Застывшие стрелки, тишина. Незаполненная фонемами речь. Пауза есть каникулы в
звучании, но не в движении, ибо даже в паузе развитие мысли продолжается, как
продолжается безмолвие зимы, когда жизнь перемещается на подземные этажи.
Цезуры понимания, интервалы впечатлений и окна событий. Четверные и двойные,
целые и составные, оркестровые и неуместные. Субъективные и интонационные
остановки, которые берут футболисты и поезда, светофоры и города. Многоточия,
что порой длятся веками. Паузы наступают в отношениях и войнах, ссорах и
занятиях любовью. Вынужденные и затянутые, смертельные и долгожданные, ведь
именно с паузы начинает звучать новая жизнь».

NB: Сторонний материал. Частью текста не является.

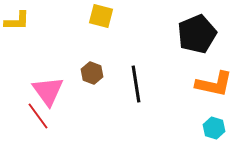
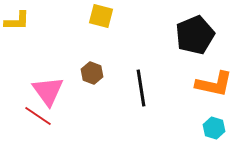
black pentagon: moved 2 px left, 1 px down
black line: moved 5 px right, 4 px down
red line: rotated 20 degrees counterclockwise
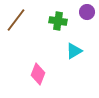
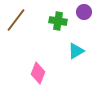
purple circle: moved 3 px left
cyan triangle: moved 2 px right
pink diamond: moved 1 px up
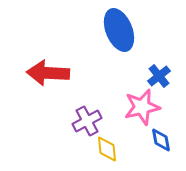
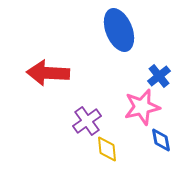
purple cross: rotated 8 degrees counterclockwise
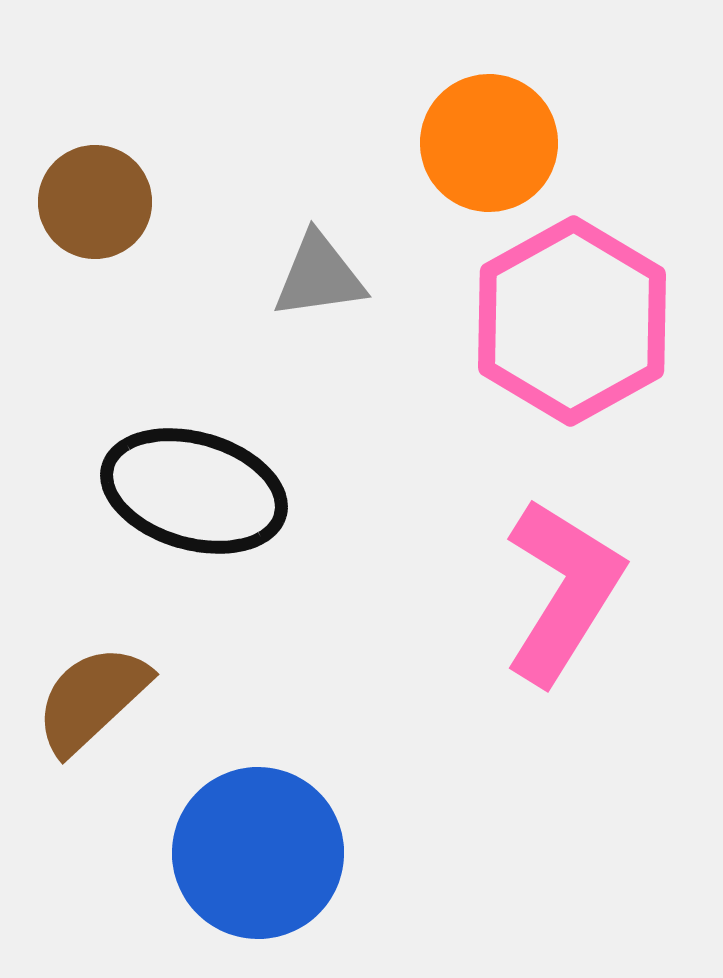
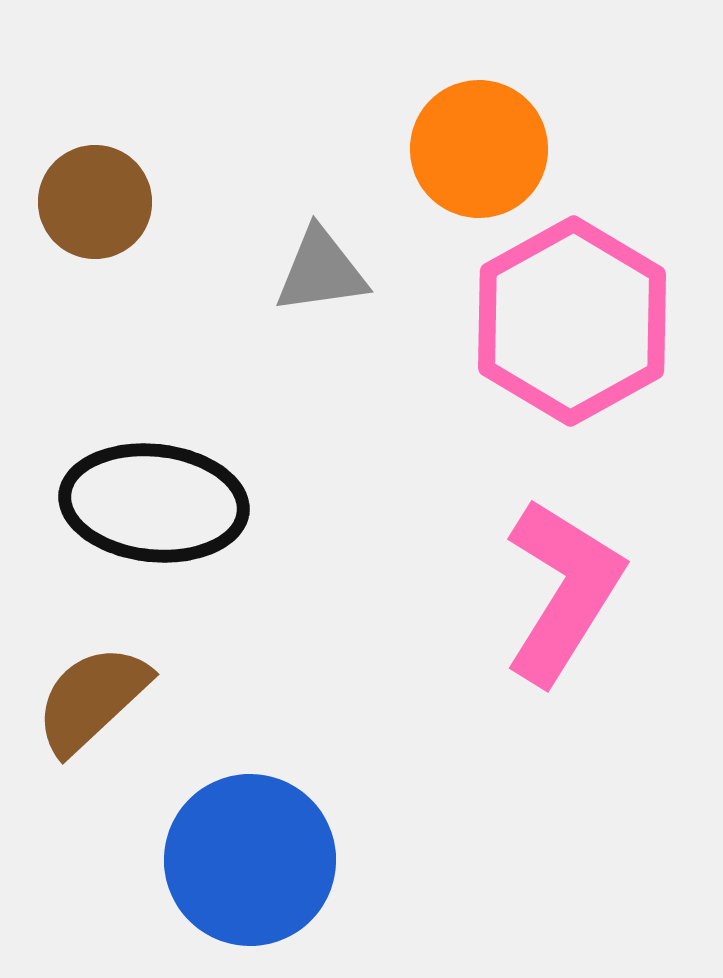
orange circle: moved 10 px left, 6 px down
gray triangle: moved 2 px right, 5 px up
black ellipse: moved 40 px left, 12 px down; rotated 10 degrees counterclockwise
blue circle: moved 8 px left, 7 px down
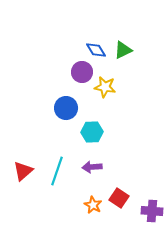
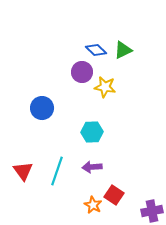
blue diamond: rotated 15 degrees counterclockwise
blue circle: moved 24 px left
red triangle: rotated 25 degrees counterclockwise
red square: moved 5 px left, 3 px up
purple cross: rotated 15 degrees counterclockwise
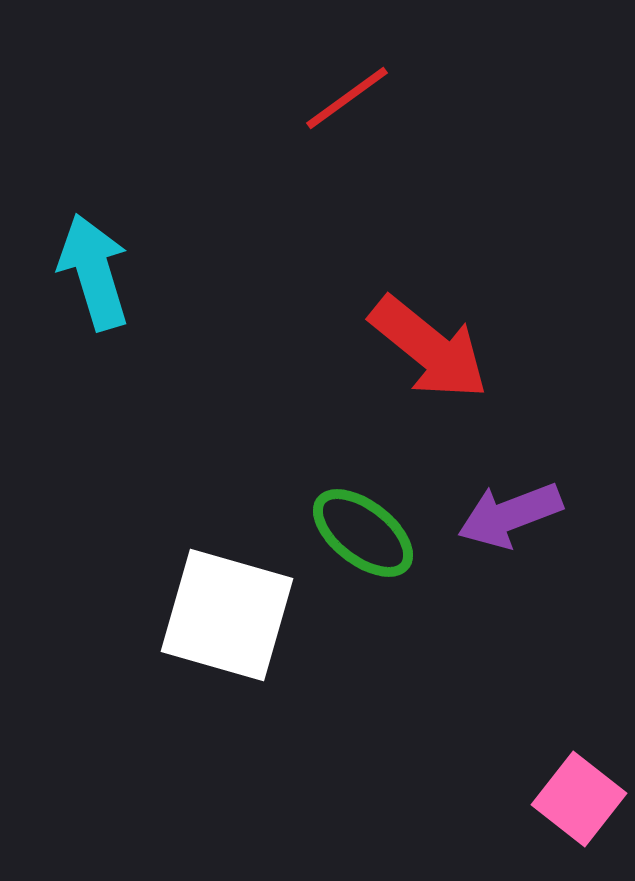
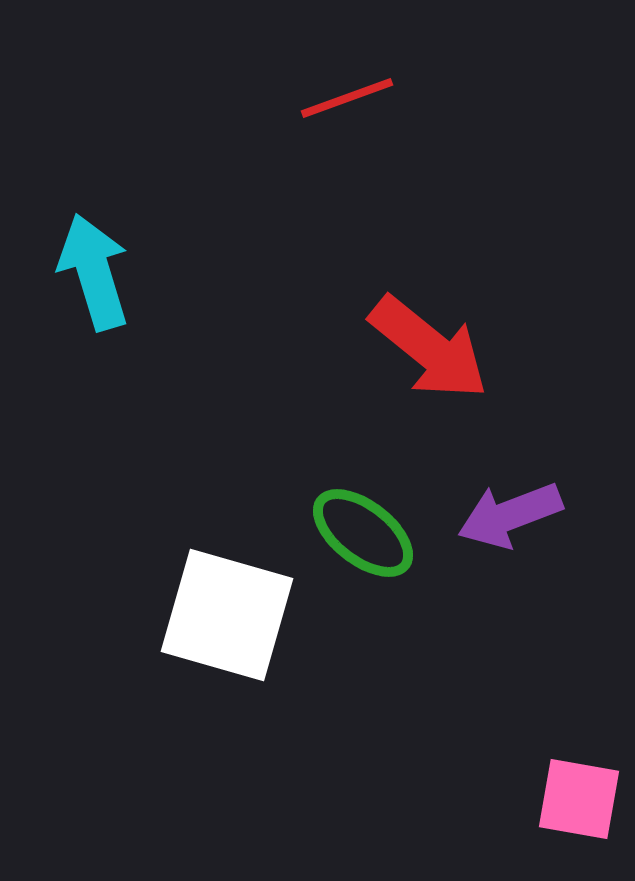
red line: rotated 16 degrees clockwise
pink square: rotated 28 degrees counterclockwise
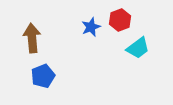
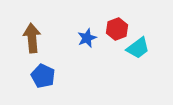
red hexagon: moved 3 px left, 9 px down
blue star: moved 4 px left, 11 px down
blue pentagon: rotated 25 degrees counterclockwise
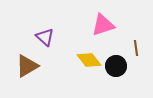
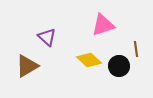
purple triangle: moved 2 px right
brown line: moved 1 px down
yellow diamond: rotated 10 degrees counterclockwise
black circle: moved 3 px right
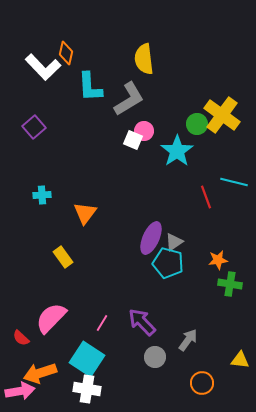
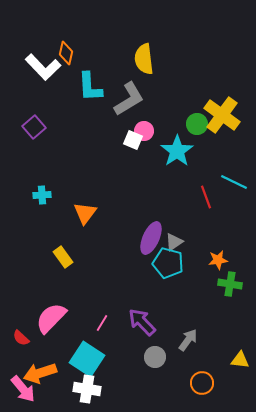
cyan line: rotated 12 degrees clockwise
pink arrow: moved 3 px right, 2 px up; rotated 60 degrees clockwise
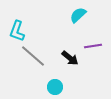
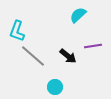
black arrow: moved 2 px left, 2 px up
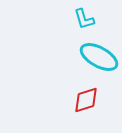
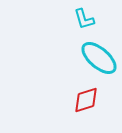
cyan ellipse: moved 1 px down; rotated 12 degrees clockwise
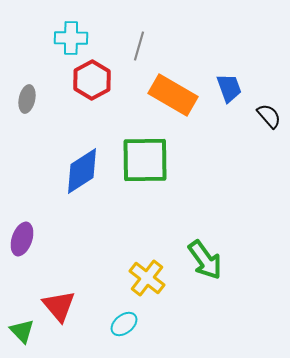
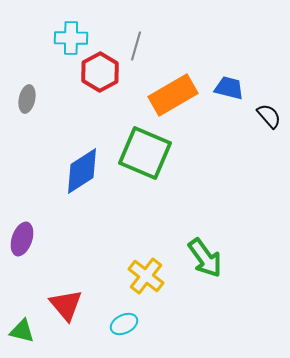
gray line: moved 3 px left
red hexagon: moved 8 px right, 8 px up
blue trapezoid: rotated 56 degrees counterclockwise
orange rectangle: rotated 60 degrees counterclockwise
green square: moved 7 px up; rotated 24 degrees clockwise
green arrow: moved 2 px up
yellow cross: moved 1 px left, 2 px up
red triangle: moved 7 px right, 1 px up
cyan ellipse: rotated 12 degrees clockwise
green triangle: rotated 32 degrees counterclockwise
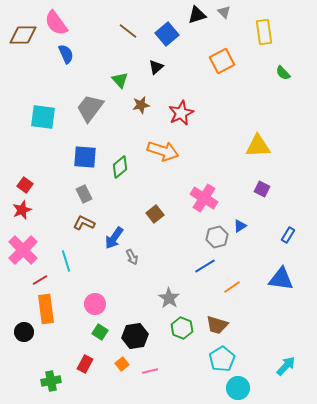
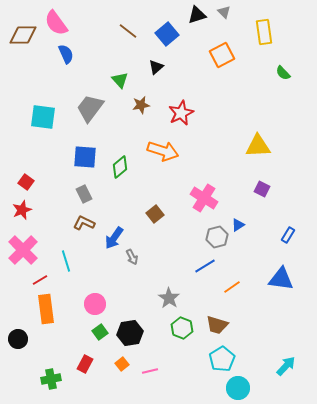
orange square at (222, 61): moved 6 px up
red square at (25, 185): moved 1 px right, 3 px up
blue triangle at (240, 226): moved 2 px left, 1 px up
black circle at (24, 332): moved 6 px left, 7 px down
green square at (100, 332): rotated 21 degrees clockwise
black hexagon at (135, 336): moved 5 px left, 3 px up
green cross at (51, 381): moved 2 px up
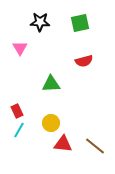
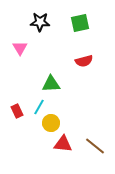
cyan line: moved 20 px right, 23 px up
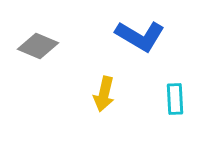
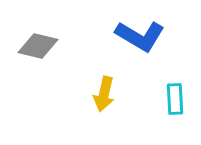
gray diamond: rotated 9 degrees counterclockwise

Воля ваша, но тут у меня наступает глубокая цезура понимания. Знаю, учился автор в лицее при консерватории — видимо, грех скрывать от публики столь важную деталь. Наверно, с той же самой целью повествование пересыпано музыкальными ремарками — pianissimo, crescendо, sostenuto — и делится на части по принципу сонаты, с подобающими подзаголовками: главная, побочная и связующая партии, реприза, кода. Последняя, суфлирует наш музыкальный теоретик, есть обобщение материала и высказывание вывода произведения. Сыграем и мы коду. Благо в случае С.Ф. это дело нетрудное.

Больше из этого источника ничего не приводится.